The seductions of nestolgia are nothing new to Americans. While
today's nostalgia addicts look back to the '20's, '30's, and the 40's, nothing
compares the way we look at the turn of the century. Meet Me in St. Louis
is the picture of a year, 1903-1904, in the lives of the Smiths, a well-off,
home-oriented mid-west family enjoying day-to-day living during a time when
the days were somehow longer and sunnier, exquisite pleasure was to found
in evening sings around the piano, and the greatest excitement imaginable
was a visit to the St. Louis Exposition, right there in one's own home-town.
The four Smith sisters are the focal points of the picture: Rose (Bremer)
just wants to get married and have as good and happy life as her father
(Ames) and mother (Astor). Ester (Garland) has developed more than a crush
on the boy next door (Drake). "Tootie" (O'Brien) lives in the
fantasy world of childhood, and encourages her dolls to die so she can have
funerals in the backyard. Agnes (Carroll) is at the tomboy stage, and her
geatest interests lie in the quality of hunting knives and her swimming.

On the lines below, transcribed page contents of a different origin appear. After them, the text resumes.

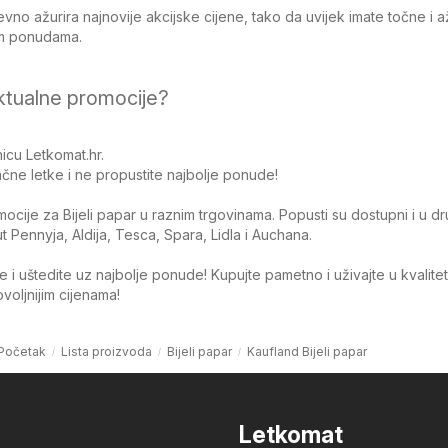
no ažurira najnovije akcijske cijene, tako da uvijek imate točne i 
jim ponudama.
ktualne promocije?
icu Letkomat.hr.
čne letke i ne propustite najbolje ponude!
omocije za Bijeli papar u raznim trgovinama. Popusti su dostupni i u d
Pennyja, Aldija, Tesca, Spara, Lidla i Auchana.
 i uštedite uz najbolje ponude! Kupujte pametno i uživajte u kvalite
oljnijim cijenama!
Početak
Lista proizvoda
Bijeli papar
Kaufland Bijeli papar
Letkomat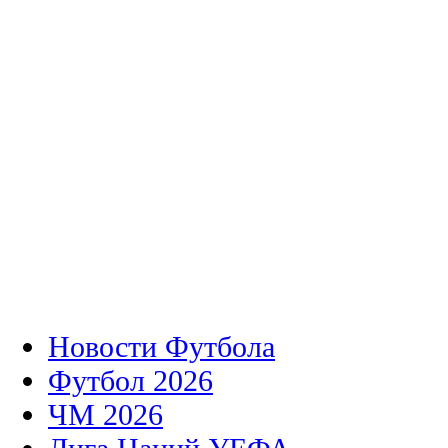
Новости Футбола
Футбол 2026
ЧМ 2026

Watching over the family, privileged busybody and hardheaded advisor, is
Katie the maid (Main).
A bombshell is thrown into the Smith's idyllic life when Father Smith is
offered, and accepts, a promotion that means the family must move to cold
and foreign New York City. Drama and heartbreak come to the Smiths until
Father realizes that he doesn't want to move any more than his family does,
and he decides they will stay where true happiness is to be found.
Woven into this simple fabric are musical set-pieces that remain vividly
in the memory of everyone who sees Meet Me in St. Louis: Garland,
comforting "Tootie" with the classic "Have Yourself A Merry
Little Christmas" O'Brein's cakewalk
in ther nightgown at a grown-up evening party; Garland belting "The
Trolley Song" and caressing "The Boy Next Door"; Ameas and
Aster remembering a lifetime of love with "You And I"; and the
non-musical but hilarious (and frightening) Halloween trick-or-treat adventures
of the credulous "Tootie."
More than any musical before or sice, Meet Me in St. Louis touched
deep emothional welsprings in its audiences. It is a period, and a place,
and a way of living captured forever...and enduring and endearing American
classic.

Released November, 1944
Screen play by Irving Brecher and Fred F. Finklehoffe; based
on the New Yorker stories and the book by Sally Benson; Title song by Andrew
B. Sterling and Kerry Mills; new songs by Hugh Martin and Ralph Blane; Music
adapted by Roger Edens; music director, Georgie Stoll; orchestrations by
Conrad Salinger; dances by Paul Jones; dance director, Charles Walters;
directed by Vincente Minnelli; produced by Arthur Freed.
Cast
Ester Smith.......Judy Garland
"Tootie" Smith.....Margaret O'Brien
Mrs. Anne Smith.....Mary Astor*
Rose Smith.....Lucille Bremer
Lucille Ballard.....June Lockhart
John Truett.....Tom Drake
Katie, the Maid.....Marjorie Main
Grandpa.....Harry Davenport
Mr. Alonzo Smith.....Leon Ames**
Lon Smith, Jr......Henry H. Daniels, Jr.
Agnes Smith.....Joan Carroll
Colonel Darby.....Hugh Marlowe
Warren Sheffield.....Robert Sully
Mr. Neely.....Chill Wills
Johnny Tevis.....Darryl Hickman
Baggage Man.....Victor Kilian
*Voice dubbed by D. Markas
**Voice dubbed by Arthur Freed
Songs
Meet Me In St. Louis
The Boy Next Door
The Trolley Song
Have Yourself A Merry Little Christmas
Skip To My Lou (traditional)
You And I (Nacio Herb Brown/Arthur Freed)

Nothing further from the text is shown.